Father of Mine

The following is an excerpt from the story Father of Mine:

My father died on a summer night in August. That was seventeen years ago. I had been out drinking in a neighborhood bar on the corner of 57th Street and Tenth Avenue. I was twenty-three and beginning to like bars and had never much liked my father. The Mets were on the tube that night. They had a guy named John Milner playing first base for them. The Little Hammer, he was called in the papers, suggesting that if he ever got his thing together he could
be a big hammer like Hank Aaron, only from the left side. The Little Hammer hit a home run that night. I was in my apartment a few minutes when the phone rang. It was my sister calling. My younger sister. “Daddy’s dead,” she said.
Said isn’t the right word. “Daddy’s dead,” she sobbed. She repeated the fact a few times.

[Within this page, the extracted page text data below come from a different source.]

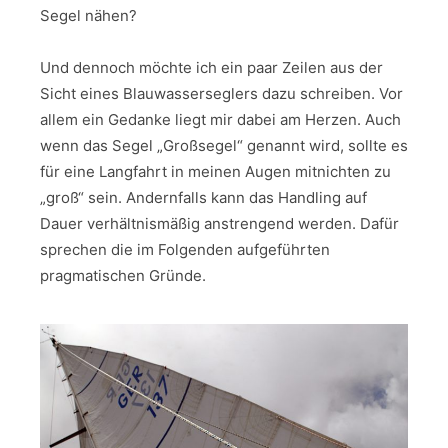
Segel nähen?
Und dennoch möchte ich ein paar Zeilen aus der
Sicht eines Blauwasserseglers dazu schreiben. Vor
allem ein Gedanke liegt mir dabei am Herzen. Auch
wenn das Segel „Großsegel“ genannt wird, sollte es
für eine Langfahrt in meinen Augen mitnichten zu
„groß“ sein. Andernfalls kann das Handling auf
Dauer verhältnismäßig anstrengend werden. Dafür
sprechen die im Folgenden aufgeführten
pragmatischen Gründe.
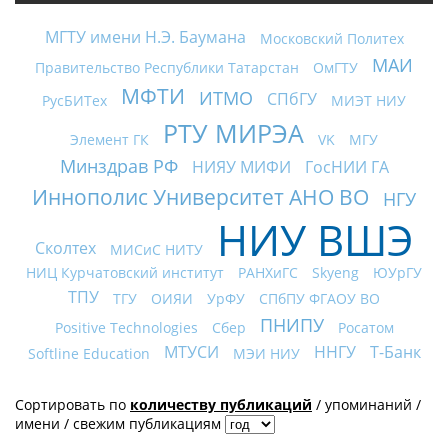
МГТУ имени Н.Э. Баумана
Московский Политех
МАИ
Правительство Республики Татарстан
ОмГТУ
МФТИ
ИТМО
СПбГУ
РусБИТех
МИЭТ НИУ
РТУ МИРЭА
Элемент ГК
VK
МГУ
Минздрав РФ
НИЯУ МИФИ
ГосНИИ ГА
Иннополис Университет АНО ВО
НГУ
НИУ ВШЭ
Сколтех
МИСиС НИТУ
НИЦ Курчатовский институт
РАНХиГС
Skyeng
ЮУрГУ
ТПУ
ТГУ
ОИЯИ
УрФУ
СПбПУ ФГАОУ ВО
ПНИПУ
Positive Technologies
Сбер
Росатом
МТУСИ
ННГУ
Т-Банк
Softline Education
МЭИ НИУ
Сортировать по
количеству публикаций
/
упоминаний
/
имени
/
свежим публикациям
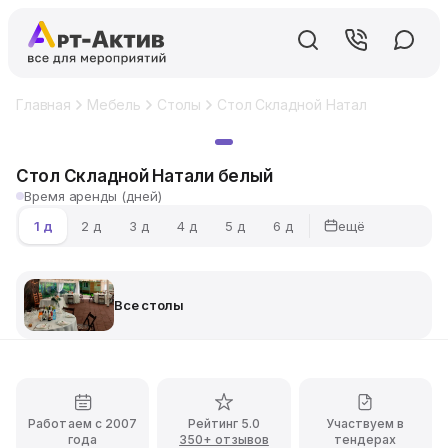
Главная
Мебель
Столы
Стол Складной Натали белый
Хит
Стол Складной Натали белый
Время аренды (дней)
ещё
1 д
2 д
3 д
4 д
5 д
6 д
Все столы
Работаем с 2007
Рейтинг 5.0
Участвуем в
года
350+ отзывов
тендерах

“O.K. O.K.,” I finally said, but she wouldn’t stop. I felt like I was fending her off.
“Mommy is worried that you won’t go to the funeral. Promise her that you will.”
“Look. Enough,” I snapped, and cut the conversation there.

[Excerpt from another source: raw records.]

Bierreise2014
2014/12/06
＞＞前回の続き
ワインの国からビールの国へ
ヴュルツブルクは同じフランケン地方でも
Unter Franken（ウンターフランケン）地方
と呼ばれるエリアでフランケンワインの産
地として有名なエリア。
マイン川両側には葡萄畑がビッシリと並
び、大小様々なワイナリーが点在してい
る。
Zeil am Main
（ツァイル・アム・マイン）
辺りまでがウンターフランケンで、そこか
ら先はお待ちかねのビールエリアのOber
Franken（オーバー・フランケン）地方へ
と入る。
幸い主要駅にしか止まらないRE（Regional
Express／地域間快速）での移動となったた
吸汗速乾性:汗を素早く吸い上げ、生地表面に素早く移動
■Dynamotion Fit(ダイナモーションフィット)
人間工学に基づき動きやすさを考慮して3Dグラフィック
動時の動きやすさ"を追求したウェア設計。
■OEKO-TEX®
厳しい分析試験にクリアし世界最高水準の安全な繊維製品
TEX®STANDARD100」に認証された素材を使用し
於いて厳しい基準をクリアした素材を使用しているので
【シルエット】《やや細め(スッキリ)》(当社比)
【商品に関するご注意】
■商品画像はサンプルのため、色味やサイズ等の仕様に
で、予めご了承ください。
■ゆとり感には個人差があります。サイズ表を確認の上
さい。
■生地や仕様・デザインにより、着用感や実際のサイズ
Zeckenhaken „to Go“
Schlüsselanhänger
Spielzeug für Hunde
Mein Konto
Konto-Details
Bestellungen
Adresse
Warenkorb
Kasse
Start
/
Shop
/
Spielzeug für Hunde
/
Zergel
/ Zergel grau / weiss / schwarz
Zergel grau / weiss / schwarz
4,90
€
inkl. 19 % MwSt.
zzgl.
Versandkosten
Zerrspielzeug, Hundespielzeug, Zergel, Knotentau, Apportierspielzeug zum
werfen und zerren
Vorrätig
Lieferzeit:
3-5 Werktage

The cab driver was a woman with a duck’s ass haircut. She wore a purple tank top. Her armpits were hairy and her shoulders were pimpled. The hack license said her name was Hilda Gomez. I looked at it after I had given her the address and she had put the car in gear without acknowledging me. Up on Broadway, in the eighties, there had been an accident. A VW had gone up on the island and struck a tree. The front of it was smashed and the driver was still inside. Hilda rubbernecked as long as she could, before the cars behind us honked her along. “That’s one dead driver,” she laughed, breaking her silence, and sucked on her eyetooth.